Hello,
I have installed Slackware64 14.2 on my Dell PowerEdge T110 II server. The Dell PowerEdge T110 II server has an Intel Xeon E3-1230 V2. However, I am having an issue with getting SR-IOV/IOMMU working properly with it. I am trying to use SR-IOV with my Intel Ethernet Server Adapter I350-T2. SR-IOV/IOMMU is enabled in the BIOS and kernel. I have added the option to enable 7 virtual functions which works properly on the host as can be seen below:
Code:
3: eth1: <BROADCAST,MULTICAST,UP,LOWER_UP> mtu 1500 qdisc mq state UP mode DEFAULT group default qlen 1000
link/ether a0:36:9f:87:b0:6a brd ff:ff:ff:ff:ff:ff
vf 0 MAC 00:00:00:00:00:00, spoof checking on, link-state auto
vf 1 MAC 00:00:00:00:00:00, spoof checking on, link-state auto
vf 2 MAC 00:00:00:00:00:00, spoof checking on, link-state auto
vf 3 MAC 00:00:00:00:00:00, spoof checking on, link-state auto
vf 4 MAC 00:00:00:00:00:00, spoof checking on, link-state auto
vf 5 MAC 00:00:00:00:00:00, spoof checking on, link-state auto
vf 6 MAC 00:00:00:00:00:00, spoof checking on, link-state auto
4: eth2: <BROADCAST,MULTICAST,UP,LOWER_UP> mtu 1500 qdisc mq state UP mode DEFAULT group default qlen 1000
link/ether a0:36:9f:87:b0:6b brd ff:ff:ff:ff:ff:ff
vf 0 MAC 00:00:00:00:00:00, spoof checking on, link-state auto
vf 1 MAC 00:00:00:00:00:00, spoof checking on, link-state auto
vf 2 MAC 00:00:00:00:00:00, spoof checking on, link-state auto
vf 3 MAC 00:00:00:00:00:00, spoof checking on, link-state auto
vf 4 MAC 00:00:00:00:00:00, spoof checking on, link-state auto
vf 5 MAC 00:00:00:00:00:00, spoof checking on, link-state auto
vf 6 MAC 00:00:00:00:00:00, spoof checking on, link-state auto
The problem is when I attempt to start a guest VM running on QEMU/KVM it says that "group 1 is not viable. Please ensure that all devices within the iommu_group are bound to their vfio bus driver." All of the virtual functions are using the igbvf module. The devices bound to IOMMU group 1 appears to be both of the I350-T2 network interfaces, and the PCIE root port as again can be seen below:
Code:
root@Power:~# find /sys/kernel/iommu_groups/ -type l | grep "iommu_groups/1"

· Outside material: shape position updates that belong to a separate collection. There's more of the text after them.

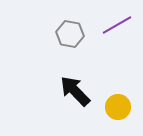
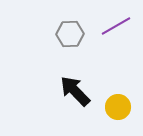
purple line: moved 1 px left, 1 px down
gray hexagon: rotated 12 degrees counterclockwise
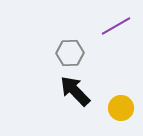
gray hexagon: moved 19 px down
yellow circle: moved 3 px right, 1 px down
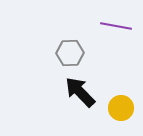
purple line: rotated 40 degrees clockwise
black arrow: moved 5 px right, 1 px down
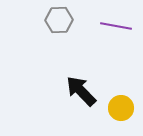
gray hexagon: moved 11 px left, 33 px up
black arrow: moved 1 px right, 1 px up
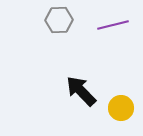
purple line: moved 3 px left, 1 px up; rotated 24 degrees counterclockwise
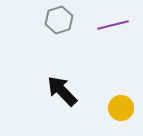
gray hexagon: rotated 16 degrees counterclockwise
black arrow: moved 19 px left
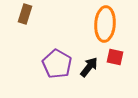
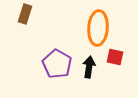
orange ellipse: moved 7 px left, 4 px down
black arrow: rotated 30 degrees counterclockwise
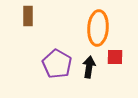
brown rectangle: moved 3 px right, 2 px down; rotated 18 degrees counterclockwise
red square: rotated 12 degrees counterclockwise
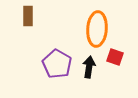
orange ellipse: moved 1 px left, 1 px down
red square: rotated 18 degrees clockwise
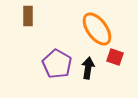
orange ellipse: rotated 40 degrees counterclockwise
black arrow: moved 1 px left, 1 px down
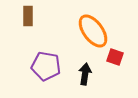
orange ellipse: moved 4 px left, 2 px down
purple pentagon: moved 11 px left, 2 px down; rotated 20 degrees counterclockwise
black arrow: moved 3 px left, 6 px down
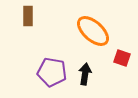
orange ellipse: rotated 12 degrees counterclockwise
red square: moved 7 px right, 1 px down
purple pentagon: moved 6 px right, 6 px down
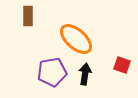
orange ellipse: moved 17 px left, 8 px down
red square: moved 7 px down
purple pentagon: rotated 20 degrees counterclockwise
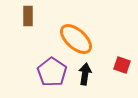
purple pentagon: rotated 28 degrees counterclockwise
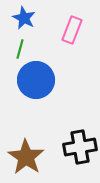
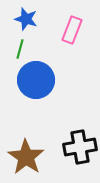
blue star: moved 2 px right, 1 px down; rotated 10 degrees counterclockwise
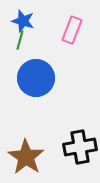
blue star: moved 3 px left, 2 px down
green line: moved 9 px up
blue circle: moved 2 px up
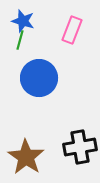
blue circle: moved 3 px right
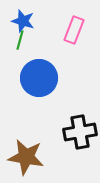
pink rectangle: moved 2 px right
black cross: moved 15 px up
brown star: rotated 24 degrees counterclockwise
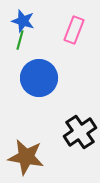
black cross: rotated 24 degrees counterclockwise
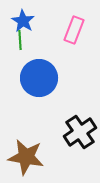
blue star: rotated 15 degrees clockwise
green line: rotated 18 degrees counterclockwise
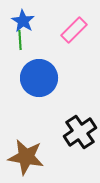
pink rectangle: rotated 24 degrees clockwise
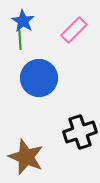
black cross: rotated 16 degrees clockwise
brown star: rotated 12 degrees clockwise
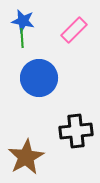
blue star: rotated 20 degrees counterclockwise
green line: moved 2 px right, 2 px up
black cross: moved 4 px left, 1 px up; rotated 12 degrees clockwise
brown star: rotated 21 degrees clockwise
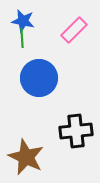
brown star: rotated 18 degrees counterclockwise
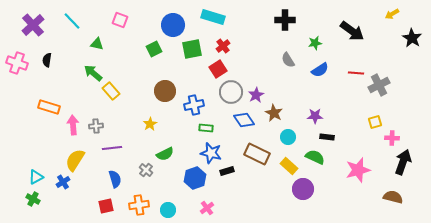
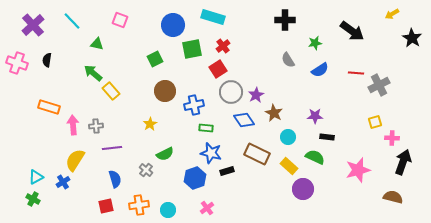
green square at (154, 49): moved 1 px right, 10 px down
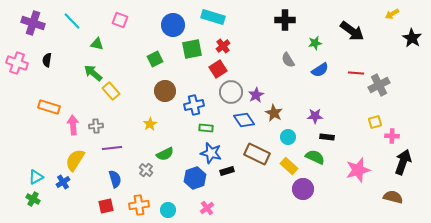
purple cross at (33, 25): moved 2 px up; rotated 30 degrees counterclockwise
pink cross at (392, 138): moved 2 px up
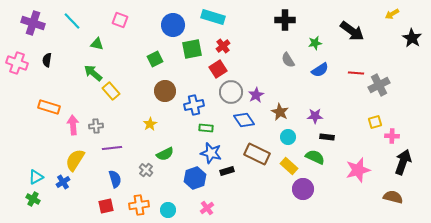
brown star at (274, 113): moved 6 px right, 1 px up
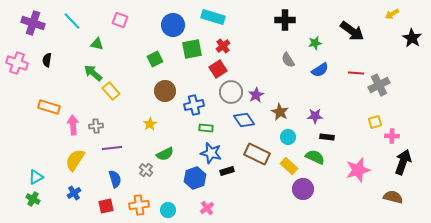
blue cross at (63, 182): moved 11 px right, 11 px down
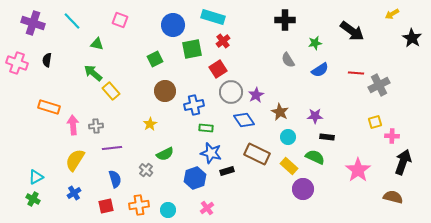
red cross at (223, 46): moved 5 px up
pink star at (358, 170): rotated 20 degrees counterclockwise
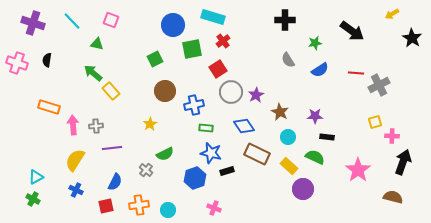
pink square at (120, 20): moved 9 px left
blue diamond at (244, 120): moved 6 px down
blue semicircle at (115, 179): moved 3 px down; rotated 42 degrees clockwise
blue cross at (74, 193): moved 2 px right, 3 px up; rotated 32 degrees counterclockwise
pink cross at (207, 208): moved 7 px right; rotated 32 degrees counterclockwise
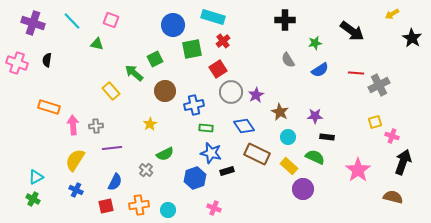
green arrow at (93, 73): moved 41 px right
pink cross at (392, 136): rotated 16 degrees clockwise
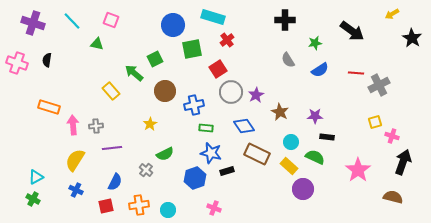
red cross at (223, 41): moved 4 px right, 1 px up
cyan circle at (288, 137): moved 3 px right, 5 px down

/sys/kernel/iommu_groups/1/devices/0000:00:01.0
/sys/kernel/iommu_groups/1/devices/0000:01:00.0
/sys/kernel/iommu_groups/1/devices/0000:01:00.1
/sys/kernel/iommu_groups/1/devices/0000:02:10.0
/sys/kernel/iommu_groups/1/devices/0000:02:10.1
/sys/kernel/iommu_groups/1/devices/0000:02:10.4
/sys/kernel/iommu_groups/1/devices/0000:02:10.5
/sys/kernel/iommu_groups/1/devices/0000:02:11.0
/sys/kernel/iommu_groups/1/devices/0000:02:11.1
/sys/kernel/iommu_groups/1/devices/0000:02:11.4
/sys/kernel/iommu_groups/1/devices/0000:02:11.5
/sys/kernel/iommu_groups/1/devices/0000:02:12.0
/sys/kernel/iommu_groups/1/devices/0000:02:12.1
/sys/kernel/iommu_groups/1/devices/0000:02:12.4
/sys/kernel/iommu_groups/1/devices/0000:02:12.5
/sys/kernel/iommu_groups/1/devices/0000:02:13.0
/sys/kernel/iommu_groups/1/devices/0000:02:13.1
root@Power:~# lspci -v | grep 00:01.0
00:01.0 PCI bridge: Intel Corporation Xeon E3-1200 v2/3rd Gen Core processor PCI Express Root Port (rev 09) (prog-if 00 [Normal decode])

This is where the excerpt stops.